Vonng / pg_exporter

Advanced PostgreSQL & Pgbouncer Metrics Exporter for Prometheus
https://pigsty.io
Apache License 2.0
164 stars 42 forks source link

fail connecting to primary server: fail fetching server version #23

Closed perrygeo closed 2 years ago

perrygeo commented 2 years ago

Thanks for the great work on this! I'm running pg_exporter and I'm hitting an error on the precheck steps.

$ pg_exporter
INFO[0000] retrieve target url  from PG_EXPORTER_URL     source="pg_exporter.go:1938"
INFO[0000] retrieve config path pg_exporter.yaml from PG_EXPORTER_CONFIG  source="pg_exporter.go:2009"
ERRO[0000] fail connecting to primary server: fail fetching server version: driver: bad connection, retrying in 10s  source="pg_exporter.go:1517"

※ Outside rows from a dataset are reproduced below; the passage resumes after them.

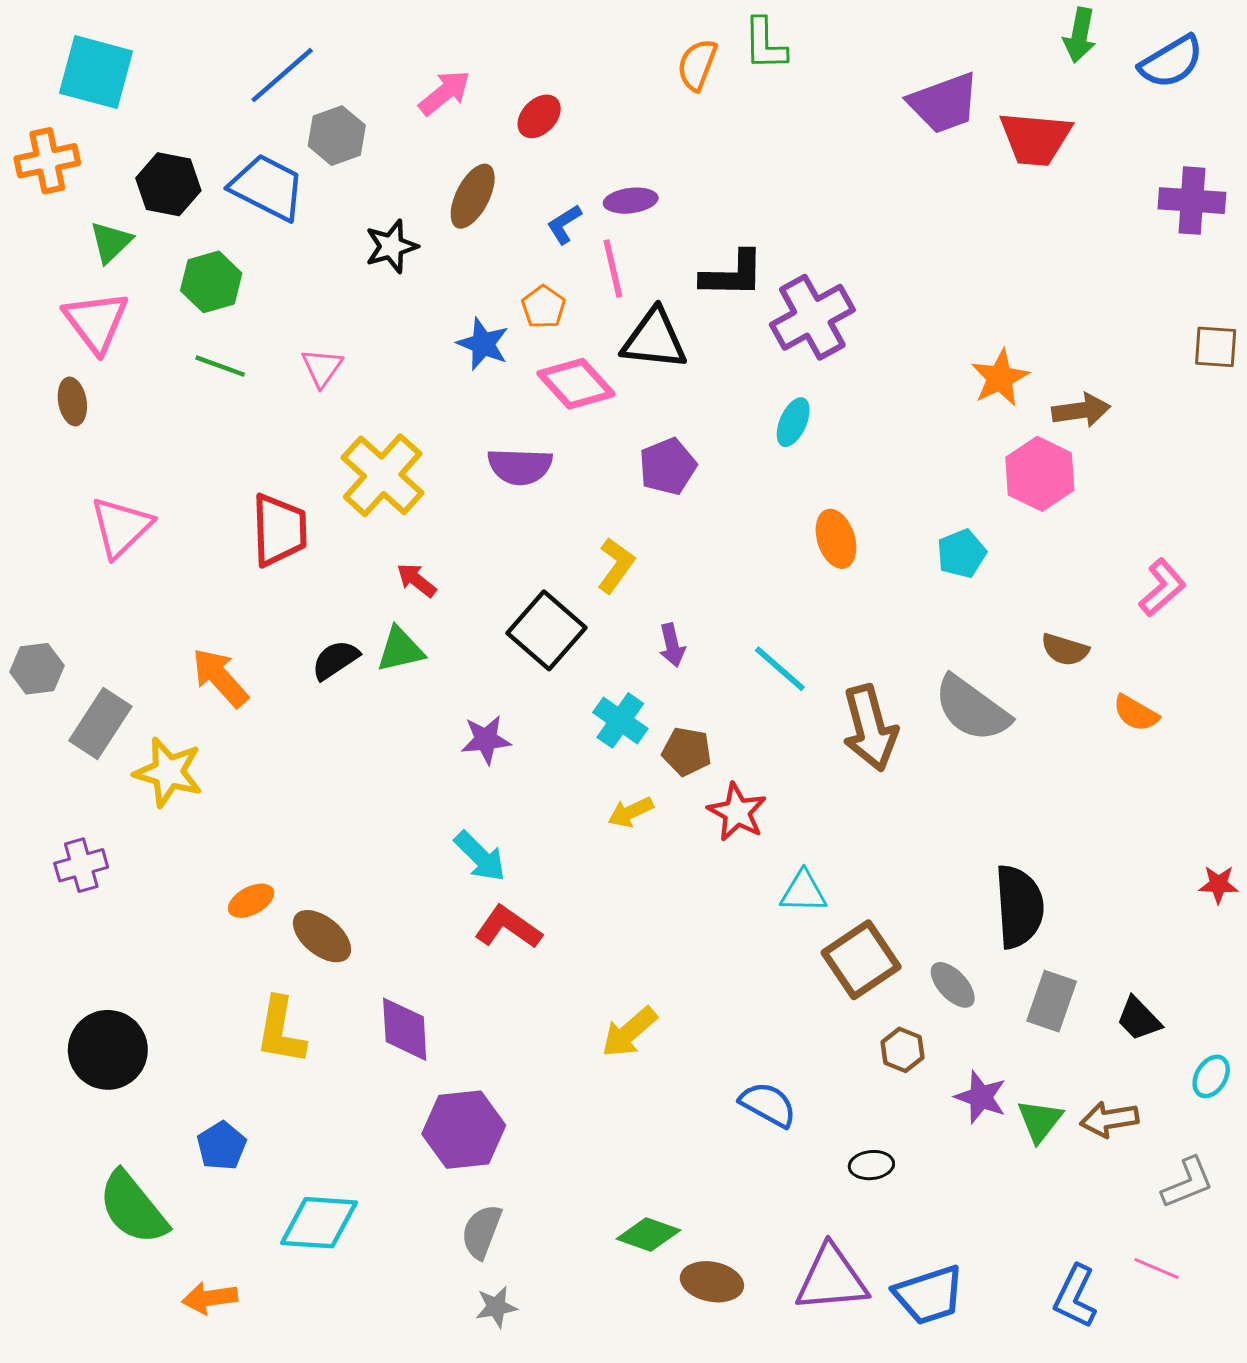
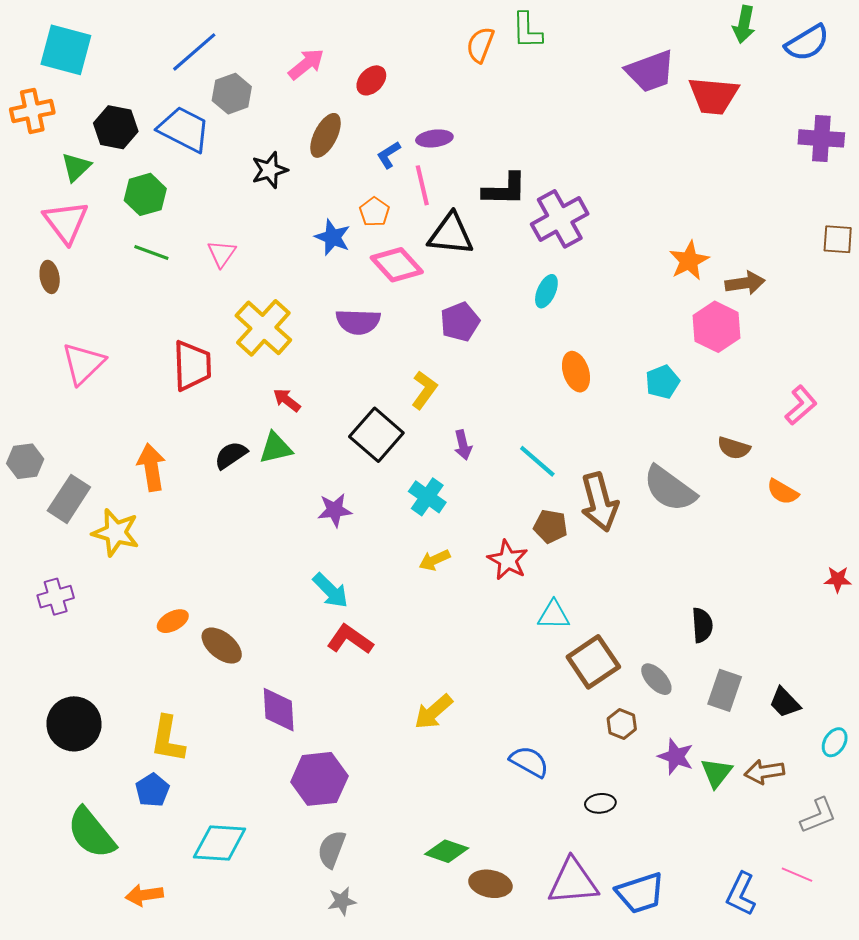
orange arrow: (220, 678) -> (151, 467), turned 33
brown pentagon: (687, 752) -> (551, 526), moved
red star: (1219, 884) -> (838, 579), moved
black semicircle: (1019, 907) -> (702, 625), size x0.6
yellow L-shape: (281, 1031) -> (168, 739), moved

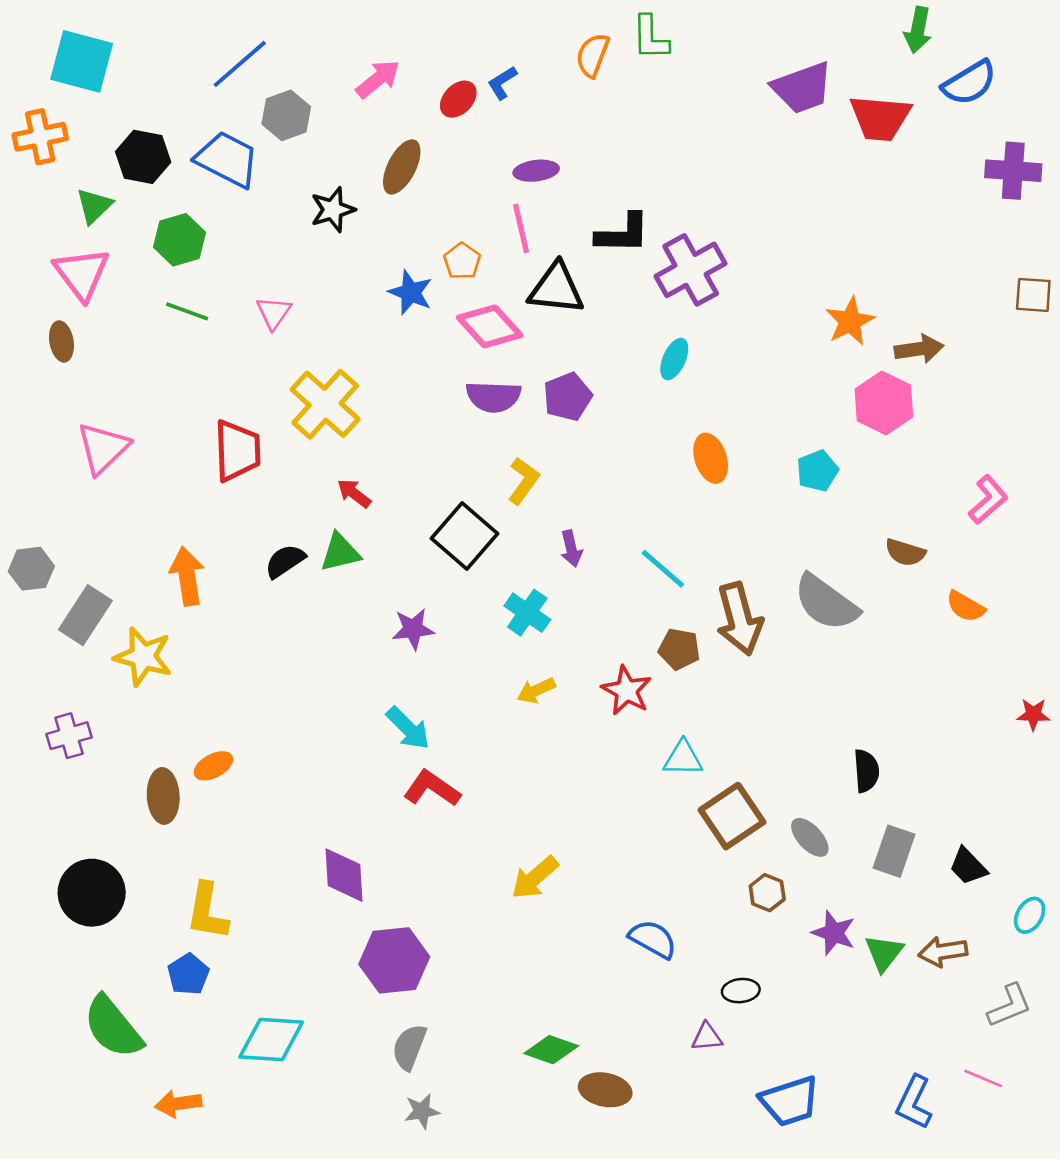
blue semicircle: (807, 43) -> (969, 83), moved
blue L-shape: (389, 155) -> (502, 83), moved
purple semicircle: (358, 322) -> (493, 397), moved
brown ellipse: (222, 646) -> (163, 796), moved, turned 48
purple triangle: (573, 882) -> (707, 1037), moved, size x0.5

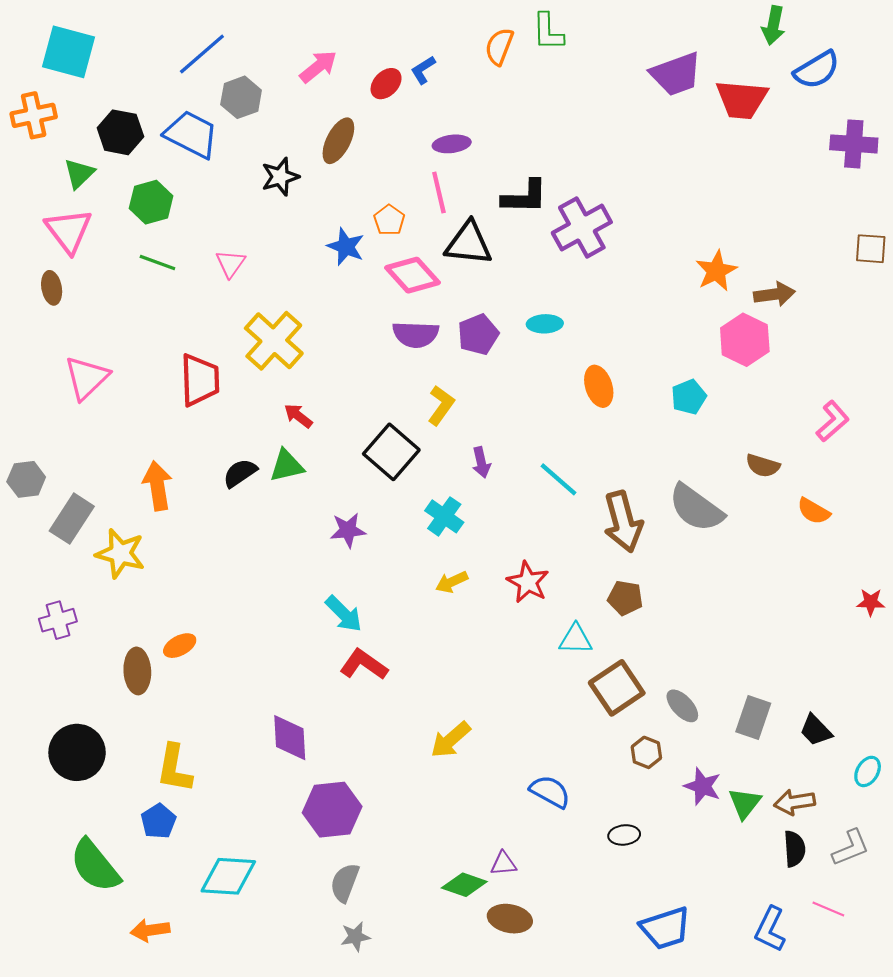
cyan ellipse: (674, 359) -> (545, 324), moved, turned 64
brown pentagon: (679, 649) -> (625, 598), moved
black semicircle: (866, 771) -> (795, 849), moved
purple triangle: (707, 1037) -> (504, 864), moved

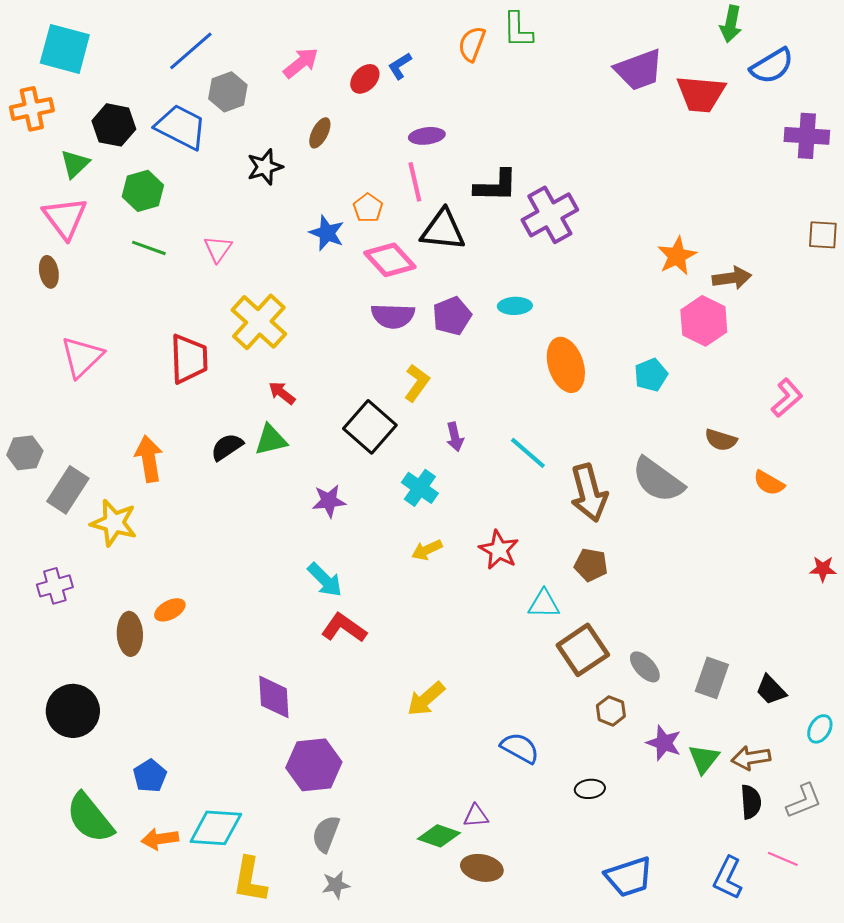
brown ellipse: (338, 141) -> (320, 133), size x0.7
orange ellipse: (599, 386) -> (566, 365), size x1.4
yellow L-shape: (174, 768) -> (250, 880), moved
orange arrow: (150, 930) -> (160, 839), moved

This appears to be where the query in question is made, SHOW server_version_num;

When I connect directly using psql at the same URI, I'm able to run it without issue.

$ psql $PG_EXPORTER_URL
psql (12.8 (Ubuntu 12.8-0ubuntu0.20.04.1), server 14.0 (Debian 14.0-1.pgdg110+1))
WARNING: psql major version 12, server major version 14.
         Some psql features might not work.
Type "help" for help.

postgres=# show server_version_num;
 server_version_num 
--------------------
 140000
(1 row)

I'm not sure how/if it matters but I'm accessing this db over a TCP proxy using kubectl proxy. It doesn't seem to impact any other postgres clients but worth mentioning.

What am I missing?

Vonng commented 2 years ago

This error msg is emit for dead network connection by the driver.

// ErrBadConn should be returned by a driver to signal to the sql
// package that a driver.Conn is in a bad state (such as the server
// having earlier closed the connection) and the sql package should
// retry on a new connection.

// ErrBadConn should only be returned from Validator, SessionResetter, or
// a query method if the connection is already in an invalid (e.g. closed) state.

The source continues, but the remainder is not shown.